By Siva Govindasamy and Fang Yan
SINGAPORE/BEIJING (Reuters) – As China opens up its low-level airspace to civilian aircraft, the global aviation industry is laying the groundwork for a boom beyond private business jets and pilot training schools – with the purchase of fleets of air ambulance helicopters.
The freeing up of airways previously reserved for military use is a huge opportunity for Norbert Ducrot, head of Airbus Group’s helicopters unit in China. Ducrot says there could be enough demand for more than 3,000 emergency medical choppers in China – up from as few as about 20 now in service.
While the United States already has more than 1,500 air ambulance helicopters, China’s fleet is minimal because of the civilian airspace curbs. In a country where the World Health Organisation has estimated more than 250,000 annual road traffic deaths, air evacuations from both clogged Chinese city streets and remote rural areas could speed medical care and save lives.
The change proposed by China’s State Council is set to ultimately raise the ceiling on airspace for general aviation to 3,000 meters from 1,000 meters. That would radically multiply both the heights and the routes air ambulances could use, a boon for pioneers like Qian Siwei’s China Air Medical Service Ltd.
“Emergency air medical services have a great growth potential in China because our target customer is the general public, not just the privileged,” Qian, a gynecologist by training, told Reuters. While the going rate for a helicopter evacuation is around 30,000 yuan ($4,565) per hour, companies like Qian’s offer discount schemes that can cut costs by as much as 50 percent in some cases.
Based in the province of western Shaanxi, China Air Medical has a fleet of four helicopters and two business jets, operating with the backing of local authorities. Qian claimed his service has proved so popular that three other provinces have invited Chen Air Medical Service to set up similar operations.
China Air Medical is just one of a raft of operators across a broader aviation sector that Beijing is seeking to develop into a thriving home-grown industry. State-owned aircraft maker AVIC, which also supplies helicopters, is another.
But the liberalization is also enticing Western firms like Airbus and U.S. aircraft maker Textron Inc, keen to target what they see as a major growth opportunity.

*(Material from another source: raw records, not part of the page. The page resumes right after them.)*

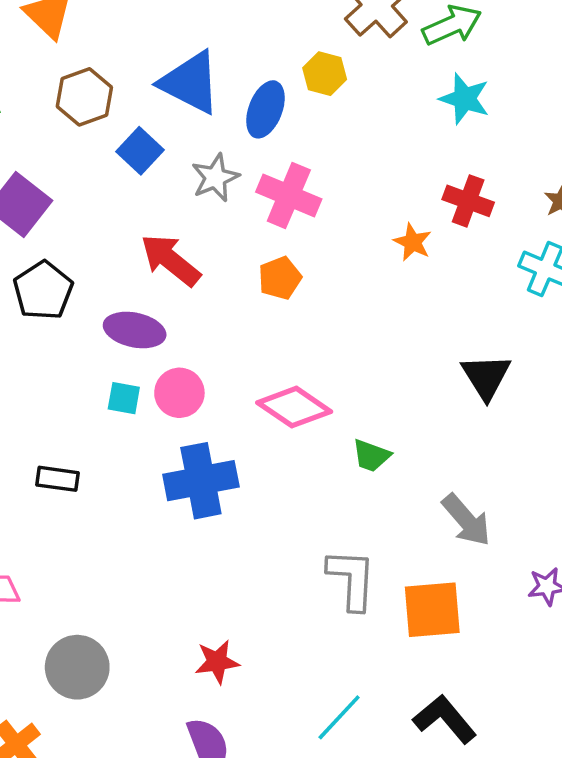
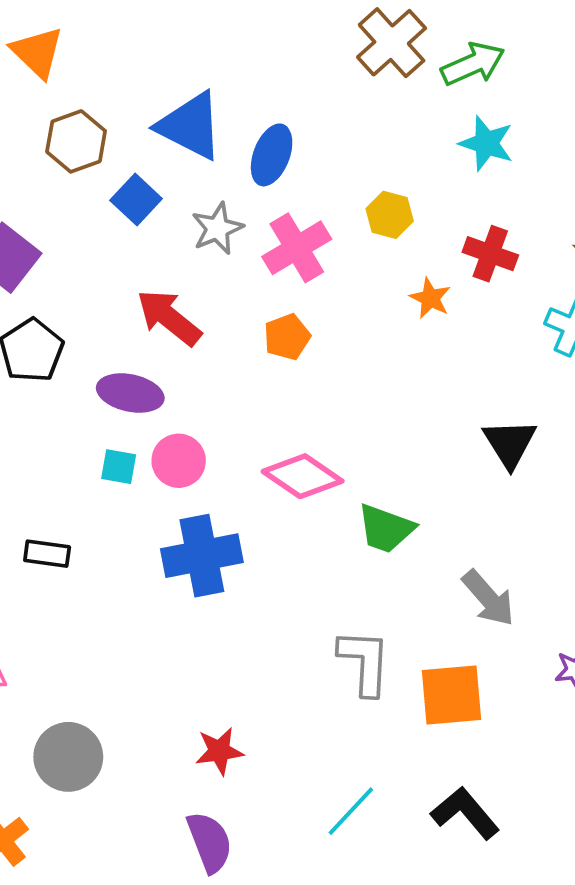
yellow hexagon: (325, 74) -> (390, 215), moved
pink cross: (289, 196) -> (297, 248), turned 36
green trapezoid: (371, 456) -> (386, 528), size x1.4

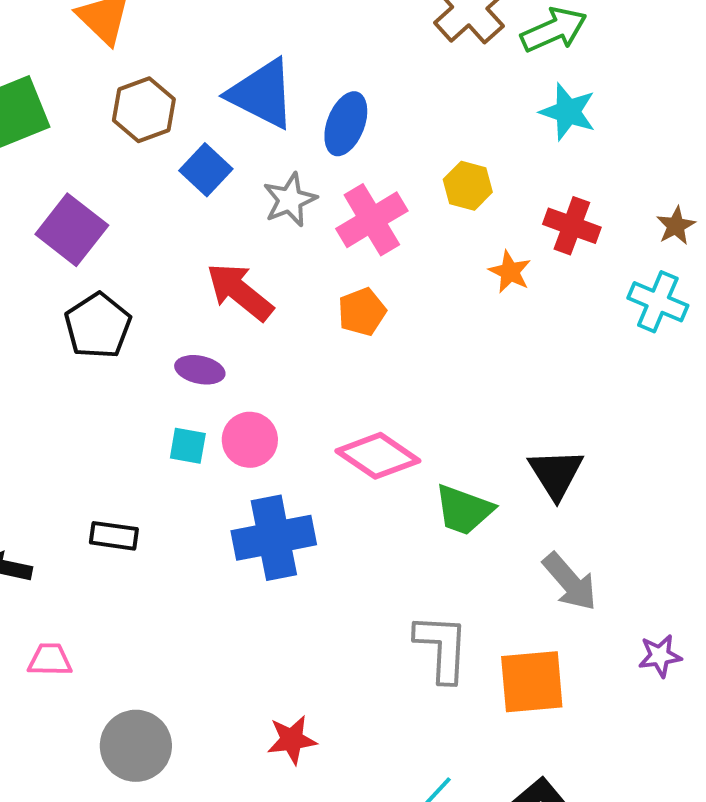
purple ellipse: (130, 393) -> (200, 370), size x0.7
black triangle: (510, 443) -> (556, 474), moved

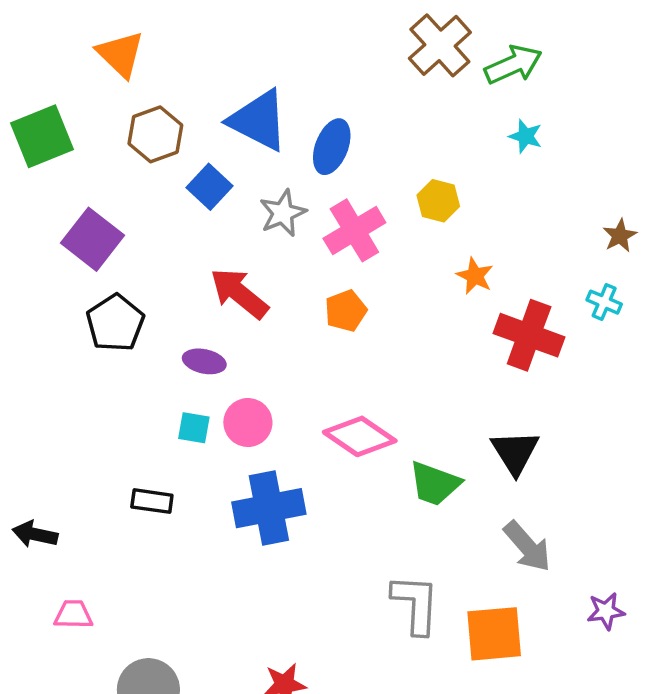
cyan star: (568, 112) -> (526, 136), size x0.7
red cross: (572, 226) -> (529, 335), moved, size x1.4
cyan cross: (658, 302) -> (604, 302), size x0.7
black rectangle: (114, 536) -> (152, 501), moved

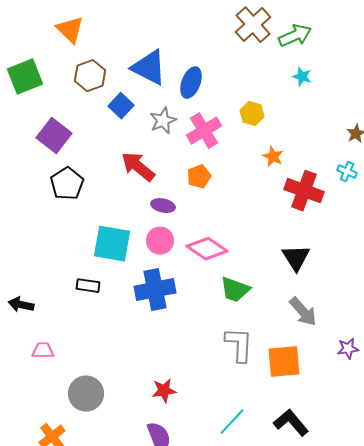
purple ellipse: (204, 361) -> (163, 206), moved
pink circle: (248, 423) -> (160, 241), moved
cyan square: (194, 428) -> (112, 244), size x2.0
green trapezoid: (435, 484) -> (235, 290), moved

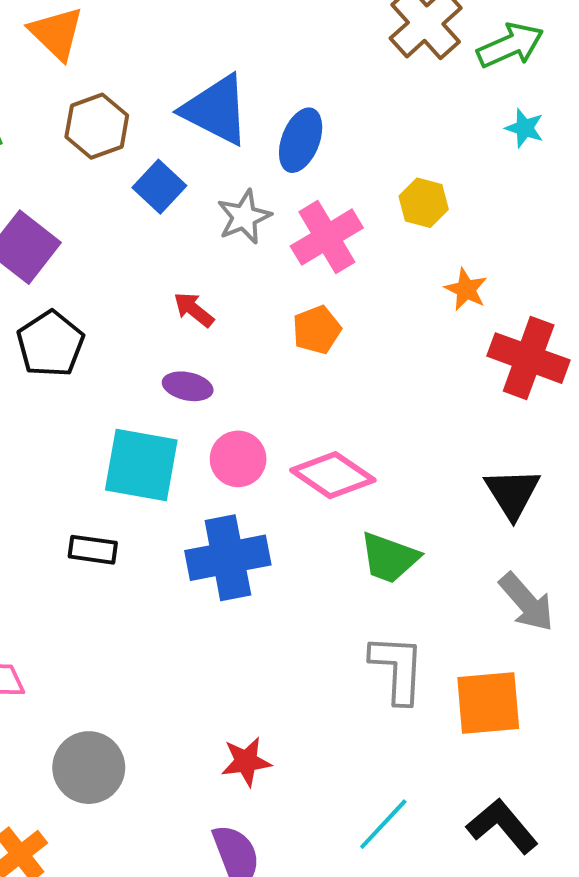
red arrow: (138, 167) -> (194, 310), size x0.6
purple ellipse: (163, 206) -> (188, 386), moved

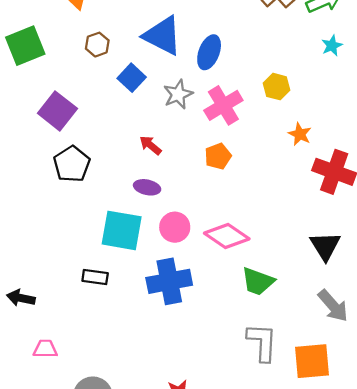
brown hexagon: (97, 126) -> (97, 45), size x0.7
cyan star: (524, 128) -> (332, 46), turned 30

For Airbus executive Ducrot, the arithmetic is simple. He expects to sell 60 helicopters to China this year – for prices he declined to disclose – and for the country to buy up to 300 helicopters annually by 2025 as its economic growth still outpaces developed markets and liberalization kicks in.
“By 2025, China will become the most important helicopter market in the world,” said Ducrot.
While some local authorities are enthusiastic, as in Qian’s case, and some modern hospitals may be able to accommodate helipads, China’s healthcare sector is already creaking and ageing hospital infrastructure may act as a brake on air ambulance growth.
At the Sichuan Provincial People’s Hospital in the city of Chengdu, southwestern China, engineer Liu Xiaoxi, said that when the facility was under construction in the 1980s, a helipad was considered, but rejected as being “too complicated”.
“It’s difficult to add things on to the building, especially as tall towers have sprung up on all four sides,” said Liu. While some hospitals would be able to add them, he said, “If you want to add a helipad on top of a building then you have to design that in early on in terms of the various beams and supports.”
Still Beijing is ploughing ahead with reforms, despite uncertainty on issues like healthcare infrastructure, helipad construction and how Beijing will regulate a low-level civil aviation business.
China could have 2,000 general aviation airports by 2030 if the country opens the sector up to private investment, says Francis Chao, publisher of monthly publication China Civil Aviation Report and a contractor with the U.S. Federal Aviation Administration on U.S.-China aviation exchanges.
That compares with a projection by China’s State Council of 500 airports by 2020.
But Chao warned growth could be restricted “without further relaxation on flight permits, availability of chartering and fuel supply, more and accessible airfield and flight services”.
Apart from emergency medical services, companies like Airbus and Textron unit Bell Helicopters – which declined to comment for this story – are targeting sales in the rapidly growing domestic tourism market, fire-fighting and police services, and by companies that need to patrol pipelines and power lines.
For example, Airbus agreed to set up a final assembly line in China for its H135 helicopters last October, though it has yet to announce a location for the new facility. It’s also investing in support services like sales offices, maintenance hubs and a training center for pilots – the latter being in short supply across the country.
(Corrects last paragraph to state that Airbus is yet to disclose location for China H135 helicopter assembly line.)